Autodesk achieved its most recent power-of-ten milestone in late 1988, when sales for that year passed the one hundred million dollar mark. Things sure had changed since the party we held in January 1984 to celebrate our first million dollar year! (See Information Letter 11 on page .)For a milestone ten times as large, the celebration was far more muted; we held a brief meeting at 5 P.M. in the beer bust room in Sausalito. We had nine binary cakes, a one and eight zeroes, to celebrate the sum. (Actually, there may have been a tenth cake with a dollar sign; I'm not sure.)
A mere three years later, in the fiscal year that ended in January of 1992, Autodesk's sales in Europe alone exceeded $100 million.
One hundred million dollars. Now there's a number to ponder.
I looked back in the AutoCAD development log to see where we were on this date in 1982. As far as I can tell, we managed to exceed $100 million in sales six years to the week after we shipped the very first production AutoCAD.

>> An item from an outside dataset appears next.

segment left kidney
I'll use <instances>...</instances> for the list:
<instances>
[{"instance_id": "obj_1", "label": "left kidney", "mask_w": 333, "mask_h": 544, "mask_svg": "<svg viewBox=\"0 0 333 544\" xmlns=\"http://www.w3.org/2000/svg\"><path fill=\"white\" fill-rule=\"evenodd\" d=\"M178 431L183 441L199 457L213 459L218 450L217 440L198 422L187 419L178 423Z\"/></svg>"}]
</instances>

And you people have nobody to blame for this but yourselves. Because there's nothing here, really, but people. It used to be you had to have a big factory, a fleet of buses, or stores all over to build a $100 million business. Autodesk has done it with imagination, information, hard work, and the best people in the business. All of the source code, all of the masters, all of the documents for all of our products will fit on this little tape. Everything else that this company is and will become is in the people who did it--the people here, the people who couldn't make it, the people overseas, and the people who contributed to our success and have since moved on.

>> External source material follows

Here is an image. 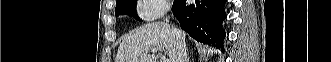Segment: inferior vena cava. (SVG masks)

What does a hundred million dollars in sales represent? If you look at the total you miss the reality. The reality is that all the money came from building the best products, then manufacturing, selling, shipping, testing, supporting, marketing, training, accounting, administering, and doing all the innumerable and often invisible and thankless tasks that turn a good idea into a great business.
The problem with these ``power of ten'' parties is that it's so hard to get to the next one. When we did $1.4 million in sales in our first full year we had a celebration that was so memorable I don't remember very much about it, but I do recall saying that we'd all get back together some day to celebrate $10 million. I don't know how many people took that seriously. I did.
Well, here we are celebrating $100 million. Am I going to stand here and seriously talk about a billion dollar party?
Yep.
How do we get there? Exactly the way we got here, by working away at all the tasks that need to be done, worrying about the details, trying to do the right thing as we see it, and never losing the imagination that is the only chart to an unknowable future in a dangerous world.
What will Autodesk become in the years to come? Precisely what we make of it. And the work we do tomorrow and tomorrow and tomorrow will carry us from this happy milestone to the next.